The net did not break and as the others arrived to help Peter turned to Jesus and fell on his knees, crying out: "depart from me for I am a sinful man". Jesus pulls him to his feet and says: "Follow me and I will make you a fisher of men."

All that from just one simple drawing.

The last item tonight may offend some of you. It is not a drawing of mine, but is an ad by Peta about Canada's annual seal hunt. I, personally, feel very strongly that there is no need for these young seals to be killed each year: No one needs their fur except the Native Peoples who live in that area who also eat the meat when they kill an animal. The seal hunters are just after the pelts and the meat rots on the snow. The fashionistas of the world can look elegant without killing wild animals and wearing their skins.

I have written to the government of Canada asking them to stop the hunts and pay the seal hunters the money they would make from a good year. They could also supply them with retraining programs so that in time they would have a new and better way to earn a living.




Maybe I am naive about all this, but I really don't think it is healthy for men and women to dull themselves to the fact that we live among all these creatures created by God and that even when we do have to kill for food and clothing, it should always be done with respect and gratitude. So goes my opinion anyway.

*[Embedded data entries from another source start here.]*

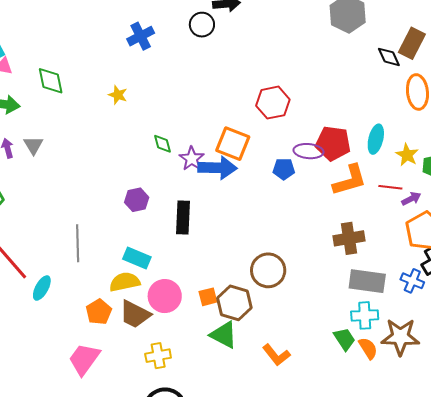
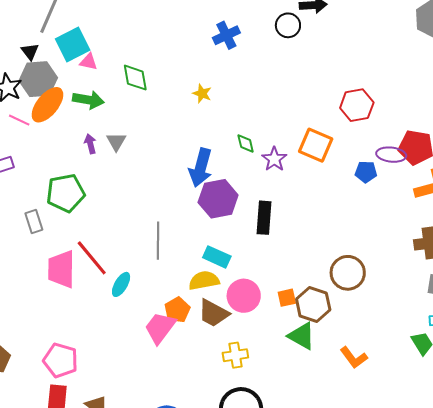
blue arrow: (217, 168) -> (201, 168), moved, turned 102
purple hexagon: (137, 200) -> (218, 199), size x1.6
pink trapezoid: (84, 359) -> (160, 328), moved

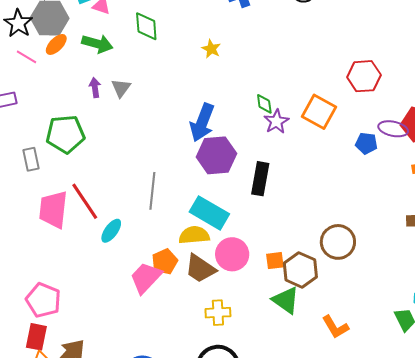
orange ellipse: (47, 105) -> (56, 44), size x0.6
green diamond: (246, 143) -> (264, 104), moved
cyan rectangle: (217, 257) -> (209, 213), size x1.4

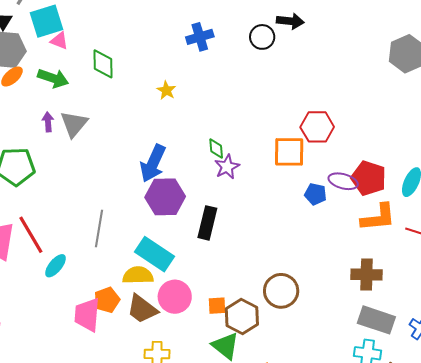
gray triangle: (121, 88) -> (74, 124), size x1.4
orange square: (319, 112) -> (289, 152), moved, turned -32
pink trapezoid: (146, 278) -> (87, 315), turned -42

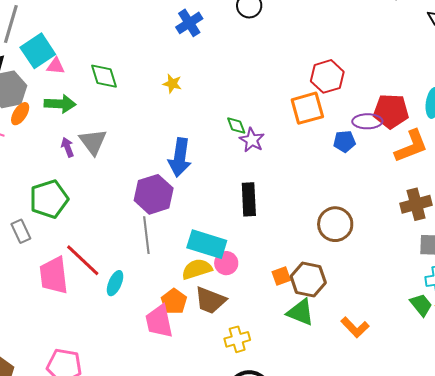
purple hexagon: (165, 197) -> (154, 194), moved
brown circle: (281, 291) -> (335, 224), moved
pink circle: (175, 297) -> (226, 263), moved, size x0.7

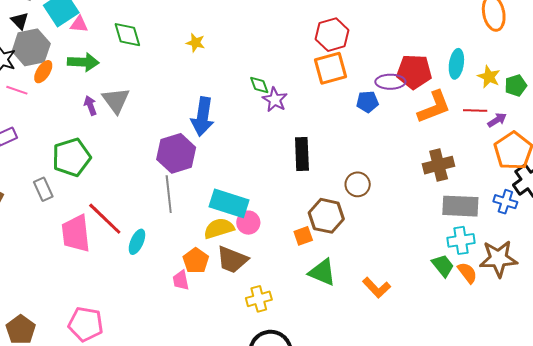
red hexagon: (327, 76) -> (332, 35), moved
black rectangle: (249, 199) -> (302, 154), moved
brown circle: (335, 224) -> (358, 184), size x0.7
brown hexagon: (308, 280) -> (326, 216), moved
pink trapezoid: (159, 321) -> (181, 280), size x0.6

Well that is enough preaching from me for tonight.

May peace be yours.



2 comments:

Anonymous said...

I continue to enjoy your blog. The drawing of the fisherman casting a net is, in my view, everything but simple as you stated. I'm attracted to it. Among other things, a net being cast in the hands of a person well trained in the art of doing so is a thing of grace and beauty . . . . . . to be able to effectively "throw" the net in such a controlled fashion so as to have it expand from the much smaller configuration when it leaves the caster's hand to fall into the water at full extension is not an easy thing to do. Many years ago I gave this a try surf casting for Mullet in the Gulf of Mexico. Despite many try's and the instruction of someone who had mastered the art, I could not do it. Along with that facet of my attraction to it is the name you gave it, which I like, and your masterful use of color. Thanks for drawing an posting the Althea blossoms. Your rendition is beautiful! I share your stated disdain for the slaughter of baby seals just to harvest their pelts for sale. In fact, I strongly disapprove of the killing of any animal for such purpose. Hylott

Amra Porobic said...

I liked your icon "Just like Peter". Your interpretation of net is truly artistic. The moment of casting is really well captured. A.